"We can do it!" President Emmanuel Macron told France on the night of April 16, 2019, the day after the fire that ravaged Notre Dame, as he set a target of five years to rebuild the great mediaeval edifice in the heart of Paris to its former glory.
When he attends the re-opening ceremony of Notre Dame on Saturday, Macron can boast that this target has been met, dispelling the doubts of many who argued that the half decade goal was wildly ambitious.
Furthermore, he has scored a major diplomatic coup by attracting US president-elect Donald Trump to the ceremony for his first foreign trip since his election victory, along with scores of other world leaders, turning Paris into the hub of world diplomacy for the day.
The opening will cap a historic year for the French capital which this summer hosted a hugely successful Olympic Games launched by a ground-breaking and river-based opening ceremony that, although controversial, was unforgettable.
But while Macron will seek to bask in the glory of the reopening of Notre Dame, it also comes just three days after parliament voted to oust his Prime Minister Michel Barnier and deepen a months-long political crisis.
With Barnier staying on as a caretaker until Macron finds a successor, the ceremony will take place without a permanent head of government.
The shine of the sun-kissed Olympics and Paralympics, which brought Parisians, the French and foreign visitors together over joyous summer weeks, now appears a parenthesis in a bleak and turbulent year.
But always defiant, Macron in an address to the nation late on Thursday pointed to Notre Dame's reconstruction as a source of motivation to find a way out of the political quagmire.
"It's the proof that we're able to do great things, that we can do the impossible... It's the same thing we need to do for the nation," he said.

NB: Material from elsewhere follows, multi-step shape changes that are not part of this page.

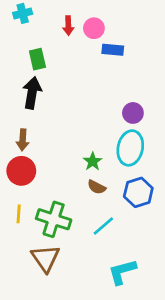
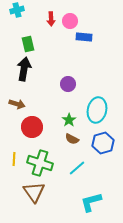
purple circle: (133, 113) -> (68, 84), moved
brown arrow: (23, 140) -> (17, 104), turned -77
red circle: (21, 171) -> (32, 127), moved

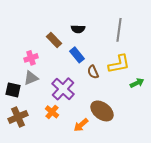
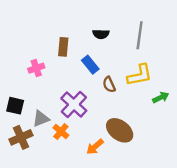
black semicircle: (78, 29) -> (101, 34), moved
brown rectangle: (54, 40) -> (63, 47), turned 49
gray triangle: (31, 78) -> (41, 119), moved

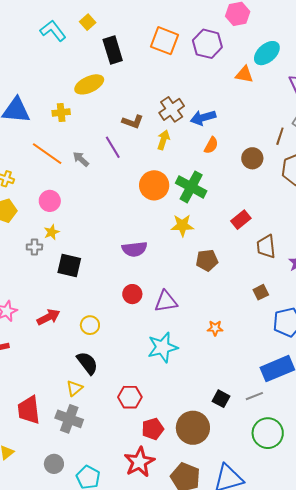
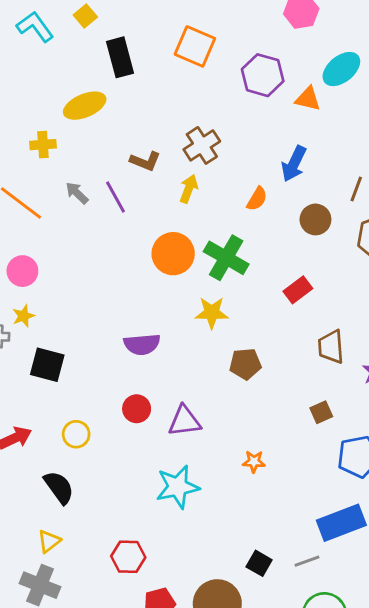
purple hexagon: (207, 44) -> (263, 75), moved
blue arrow: (203, 118) -> (294, 164), moved, turned -50
gray arrow: (81, 159) -> (77, 193), moved
red rectangle: (241, 220) -> (298, 290), moved
yellow circle: (90, 325) -> (76, 434), moved
black semicircle: (87, 363) -> (59, 487), moved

Macron is due to launch the reopening by giving an address outside the cathedral before its doors are officially swung open by the clergy. On Sunday, he will attend the first mass open to the public.

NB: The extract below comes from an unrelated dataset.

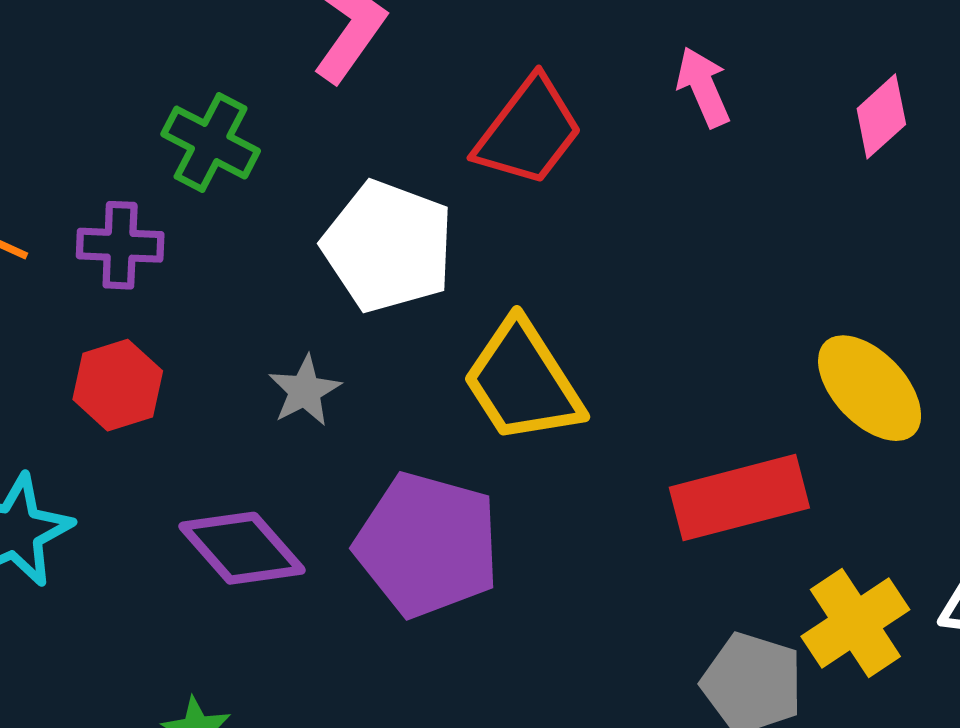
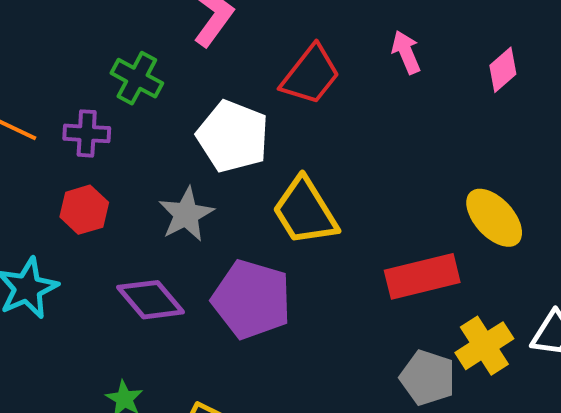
gray star: (305, 391) -> (186, 214), size x1.4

The choreography was the subject of intense negotiations with the church: the Elysee wanted a presidential speech inside Notre Dame, but this option raised eyebrows both within the Church and among defenders of France's strictly secular system.
In the end, last week Macron spoke inside Notre Dame during a final inspection that resembled a pre-opening in all but name, allowing the world to discover its restored beauty on television.
It gave him the chance to reaffirm the success of meeting the five year goal despite all those who said "that it would not be possible, that it was crazy, that it was arbitrary, that we were going to do it wrongly".
"He put in place a framework that made it possible. It's not abnormal if he tries to profit from it or rejoices in it," said a government source asking not to be named.
Indeed, Macron has appeared to turn the entire reconstruction into a metaphor of his presidency and even the French nation, presenting it as a battle of boldness and ambition against the naysayers who predict failure.
In a typical Macronian assertion, he last week told the artisans who worked on the reconstruction: "You have shown the world that nothing resists audacity."
But for all the troubles at home, Macron will likely take solace from the presence of Trump as an example of his ability to blaze a trail on the international stage and show fellow EU leaders it is possible to deal with the tycoon-turned-president.
EU chief Ursula von der Leyen will be present and is unlikely to resist the chance of an encounter with Trump. The outgoing administration of Joe Biden will be represented by his wife Jill.
Trump posted on his Truth Social network that Macron had "done a wonderful job ensuring that Notre Dame has been restored to its full level of glory, and even more so. It will be a very special day for all!"